There is always a Merseyside derby story.
There is always a hero and more often than not there's a villain, with the identities of which depending on whether you've entered the week - the month, the year, your life - wearing red or blue.
Characters, plots, sub-plots, twists and turns. They're all there and they're all remembered. But such is the nature of football fans, we often choose to remember the incidents which upset us rather than the ones we enjoyed.
And so, there will be plenty of Liverpool fans flocking to Anfield for Sunday's Merseyside derby determined to see their club enact some sort of 'revenge' for seeing what would have been a winning goal for Luis Suarez in the dying seconds of October's Goodison Park derby disallowed.
Similarly, speak to an Evertonian before Sunday and they'll have plenty of reasons why their club hasn't won at Anfield this century. Officials will star in many of them.
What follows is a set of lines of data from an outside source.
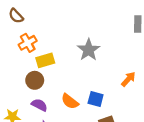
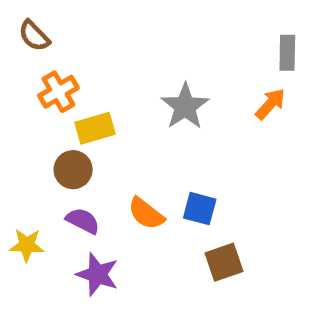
orange arrow: (128, 79) -> (270, 104), moved

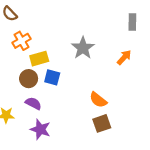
orange arrow: (270, 104) -> (124, 57), moved
blue square: (200, 209) -> (52, 77), moved
orange semicircle: (146, 213) -> (98, 100), moved

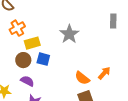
gray rectangle: (132, 22) -> (113, 21), moved
orange arrow: (124, 57) -> (104, 73), moved

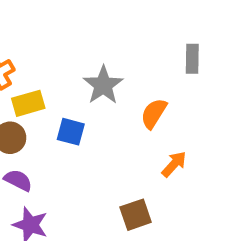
blue square: (43, 59) -> (71, 132), moved
orange semicircle: (82, 78) -> (154, 113), moved, turned 84

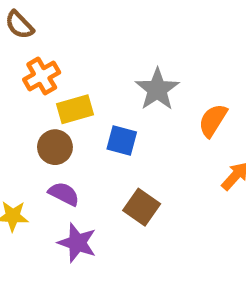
brown square: (136, 215) -> (142, 207), moved, turned -36

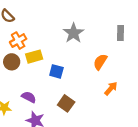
gray star: (157, 89) -> (74, 33), moved
brown circle: (55, 147) -> (12, 62), moved

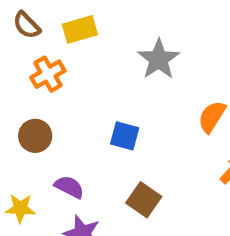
yellow rectangle: (34, 57) -> (80, 29), moved
brown circle: (12, 62) -> (35, 136), moved

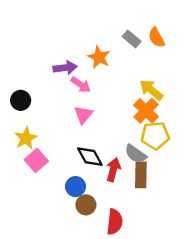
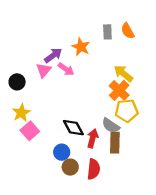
gray rectangle: (132, 39) -> (107, 32), turned 48
purple arrow: (65, 68) -> (53, 55), turned -30
pink triangle: (83, 115) -> (44, 70), moved
red semicircle: (115, 222) -> (94, 169), moved

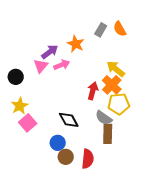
gray rectangle: (107, 32) -> (101, 30), turned 32
pink arrow: (66, 69) -> (62, 65), turned -56
red arrow: (93, 138) -> (93, 91), moved

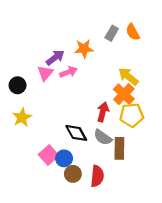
orange star: (76, 44) -> (84, 49), turned -30
red arrow: (93, 91) -> (103, 112), moved
gray semicircle: (104, 118) -> (103, 137), moved
pink square: (28, 123) -> (49, 155), moved

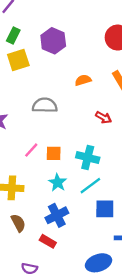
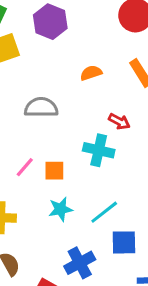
cyan cross: (88, 157) -> (99, 150), moved
cyan star: (58, 183) -> (61, 209), turned 30
blue cross: (57, 215) -> (80, 263), moved

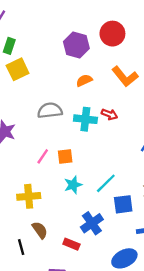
purple hexagon: (50, 22) -> (76, 45), moved
cyan cross: (99, 150) -> (85, 119), moved

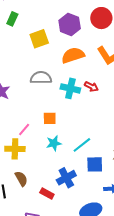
yellow square: (18, 69) -> (39, 39), moved
orange semicircle: (84, 80) -> (73, 55), size x1.6
pink line: (43, 156) -> (24, 129), moved

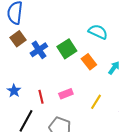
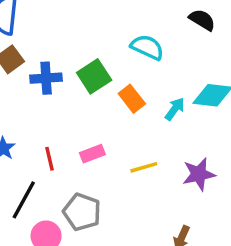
blue cross: (39, 50) -> (46, 78), turned 30
yellow line: (96, 102) -> (144, 167), turned 42

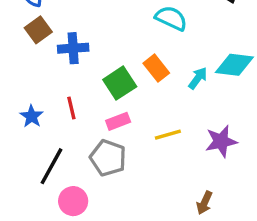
green square: (94, 76) -> (120, 83), moved
red line: (49, 159) -> (71, 108), moved
gray pentagon: (82, 212) -> (108, 158), moved

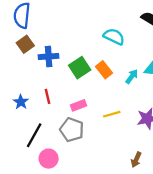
green square: (120, 83) -> (80, 68), moved

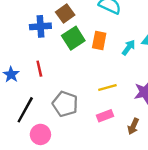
brown square: (25, 44) -> (65, 13), moved
orange rectangle: (104, 70) -> (99, 40), turned 49
pink rectangle: (78, 105) -> (105, 116), moved
brown arrow: (136, 160) -> (133, 126), moved

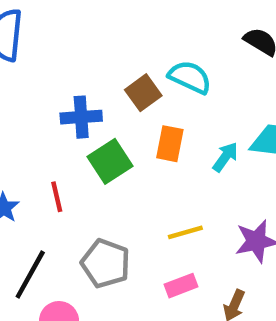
brown square: (65, 13) -> (143, 93), moved
blue cross: (40, 26) -> (81, 117), moved
green square: (73, 38) -> (110, 161), moved

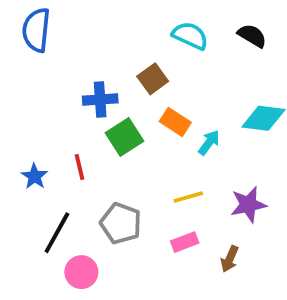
cyan semicircle: (190, 77) -> (190, 36), moved
orange rectangle: (170, 144) -> (175, 122), turned -68
cyan arrow: (225, 157) -> (209, 143), moved

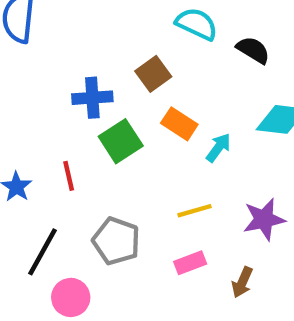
black semicircle: (252, 36) -> (253, 50), moved

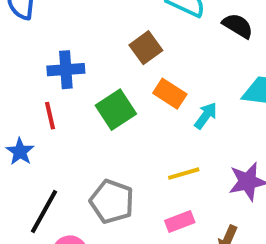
blue cross: (92, 98) -> (66, 70), moved
red line: (69, 176) -> (50, 116), moved

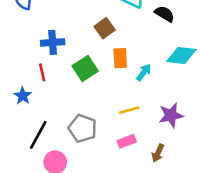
orange rectangle: (170, 94) -> (120, 58), turned 54

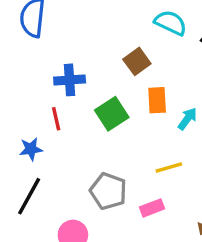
blue star: (23, 96) -> (31, 149), turned 30
black line: (38, 135) -> (29, 196), moved
pink rectangle: (127, 141) -> (152, 208), moved

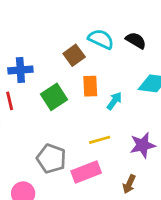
cyan semicircle: (171, 23) -> (101, 39), moved
pink rectangle: (152, 208) -> (86, 172), size x1.5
Such incidents aren't forgotten. Fans of both clubs could reel off a list of derby grievances on their short walks across Stanley Park and have plenty of time left over for further debates in The Arkles or The Albert.
But where once that park and those pubs would house the vast majority of derby-day discussion, these days it goes on all over the world.
Right now the thoughts ahead of the 220th meeting of red and blue will be dominating plenty of minds across the globe. How will Philippe Coutinho fare during his first taste of a Merseyside showdown? Ditto the similarly in-form Daniel Sturridge? Can David Moyes and his impressive Everton side register a first Anfield win for the Blues since 1999? Who will the story be about this time?
Suarez, Andy Carroll, Fernando Torres, Steven Gerrard, Nick Barmby, Robbie Fowler, Thomas Gravesen, Kevin Campbell, Don Hutchinson, Duncan Ferguson, Ian Rush, Ian Rush, Ian Rush and Ian Rush. The story is so often about such different and diverse characters (unless you're Ian Rush).
But where Rush and his goals once led, the current crop of players will hope to follow. This time, for instance, could it be Coutinho who sparkles on his derby debut?
The Brazilian's individual display in last week's win at Newcastle was surely one of the most impressive in the Reds' season.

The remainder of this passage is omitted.